EXERCISE REQUIREMENTS | Transcribe the listing below only from the line with "You are a GUI agent. The screenshot is 1568×1084." up to and including the line with "Поиск (912, 38)".

SOURCE RECORDS |
-- Opening Marker --
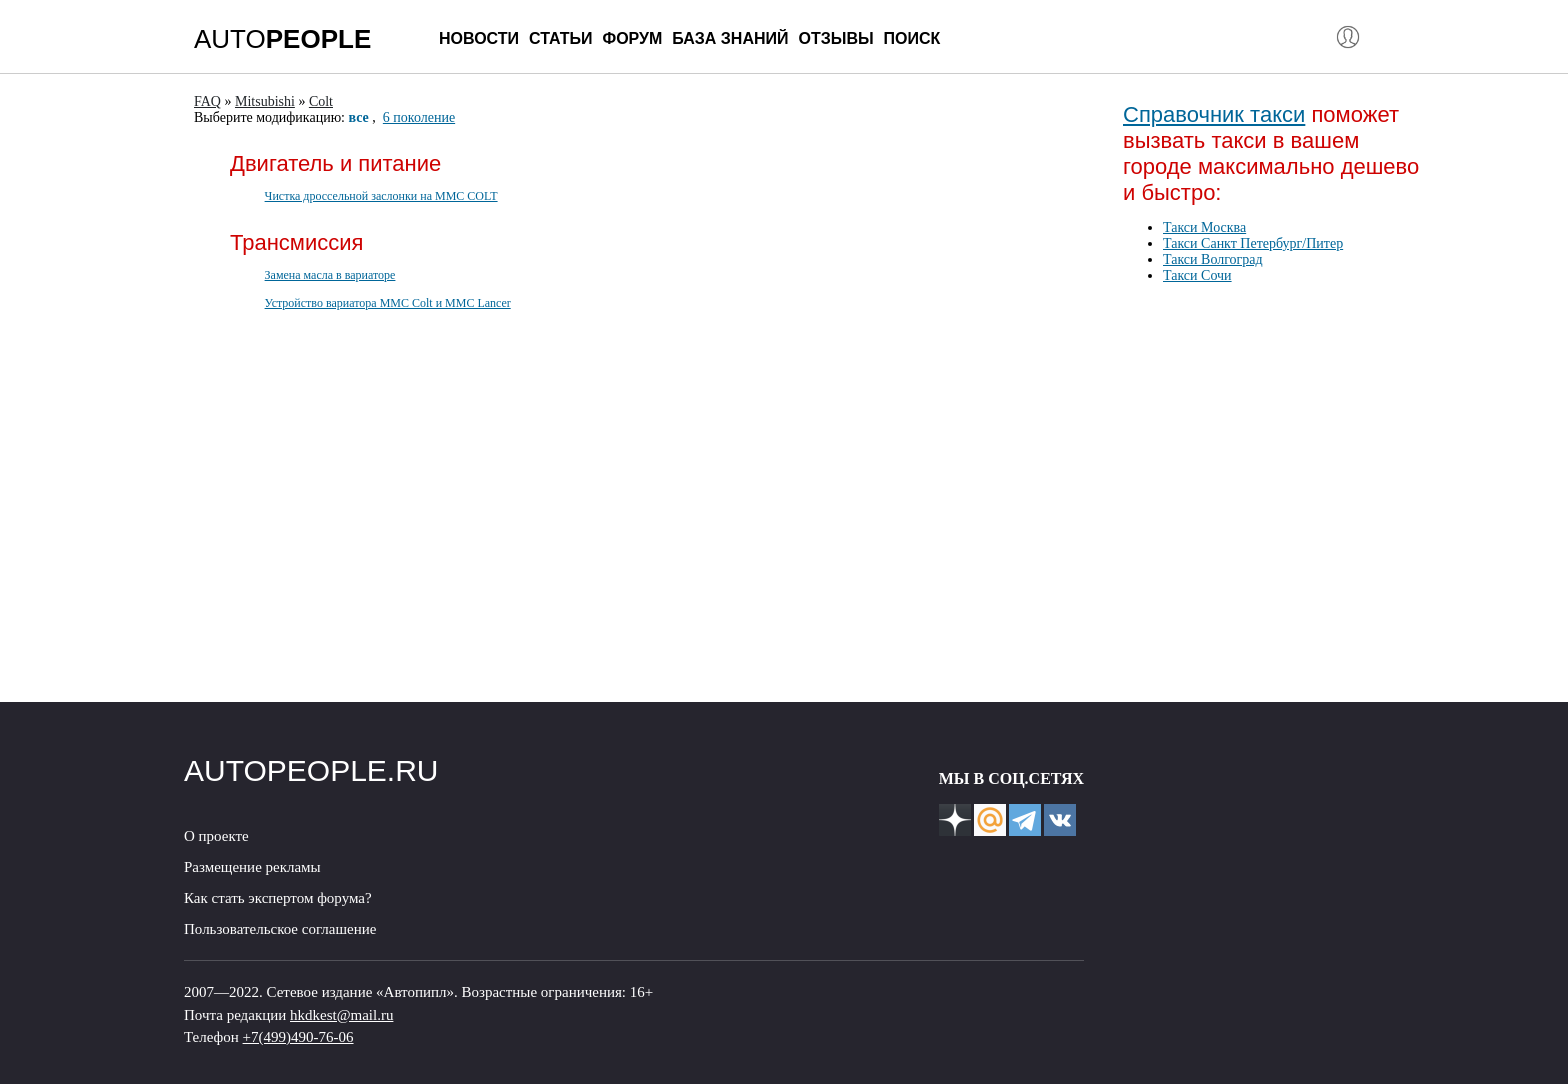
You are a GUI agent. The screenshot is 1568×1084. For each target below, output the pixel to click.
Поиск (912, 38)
-- Closing Marker --
-- Opening Marker --
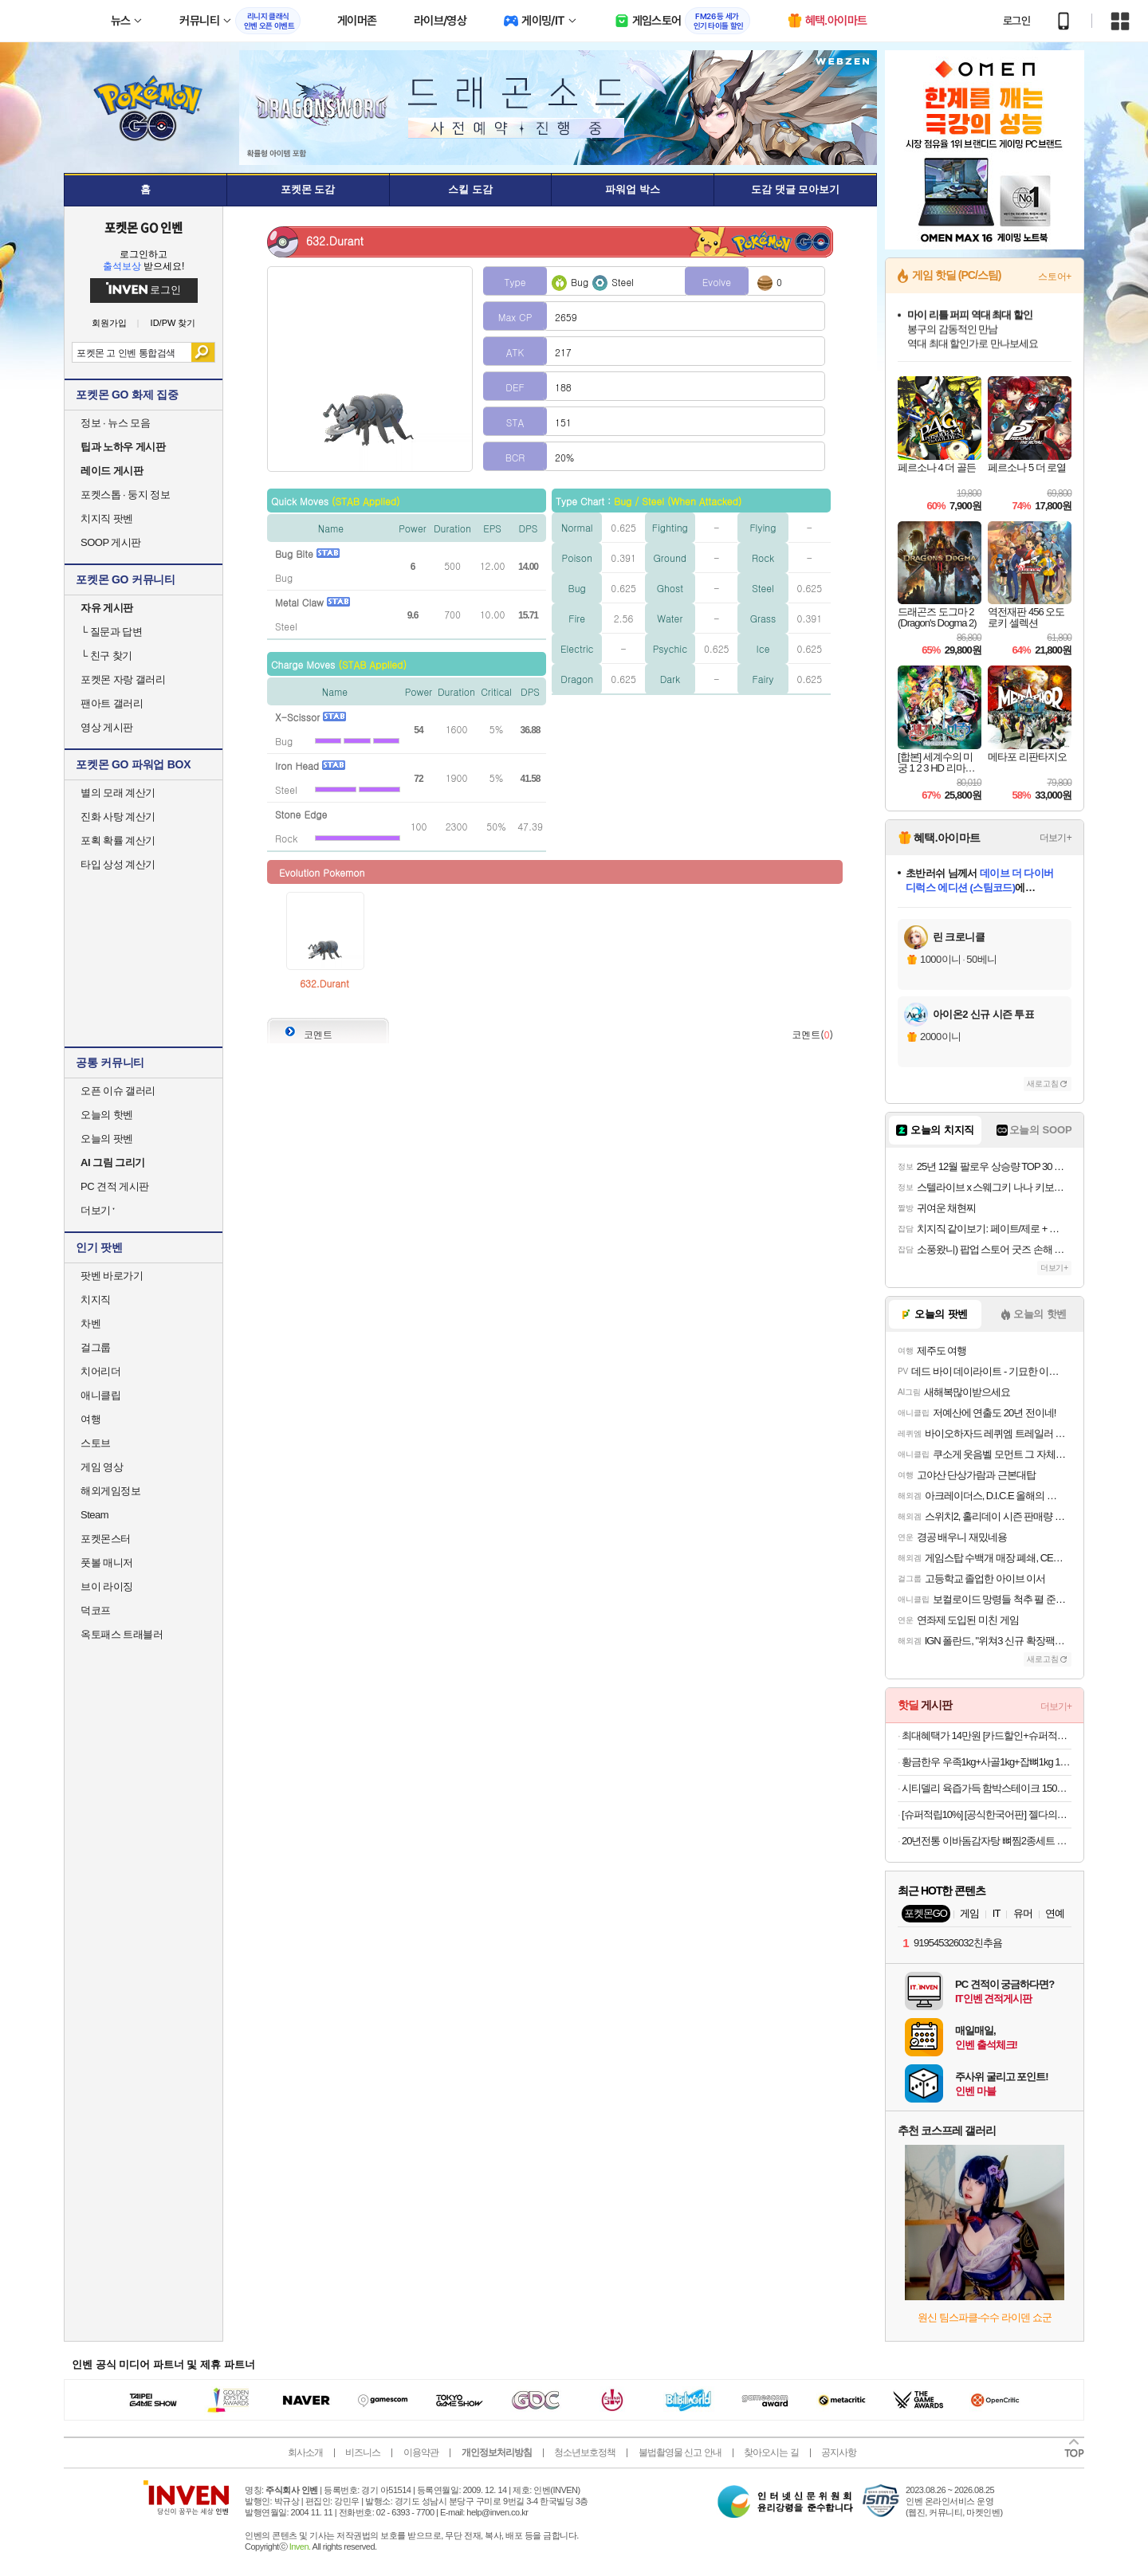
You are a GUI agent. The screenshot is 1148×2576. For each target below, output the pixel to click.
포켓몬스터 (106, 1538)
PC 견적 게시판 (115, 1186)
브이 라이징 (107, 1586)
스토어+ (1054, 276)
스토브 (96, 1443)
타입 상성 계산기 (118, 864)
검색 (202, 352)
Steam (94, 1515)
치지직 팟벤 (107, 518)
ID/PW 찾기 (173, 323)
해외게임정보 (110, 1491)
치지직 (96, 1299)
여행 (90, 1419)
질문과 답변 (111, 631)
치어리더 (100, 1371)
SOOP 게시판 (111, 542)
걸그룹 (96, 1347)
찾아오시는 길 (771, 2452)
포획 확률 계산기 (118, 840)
-- Closing Marker --
RESPONSE |
You are a GUI agent. The screenshot is 1568×1084. For each target below, output the pixel to click.
Поиск (912, 38)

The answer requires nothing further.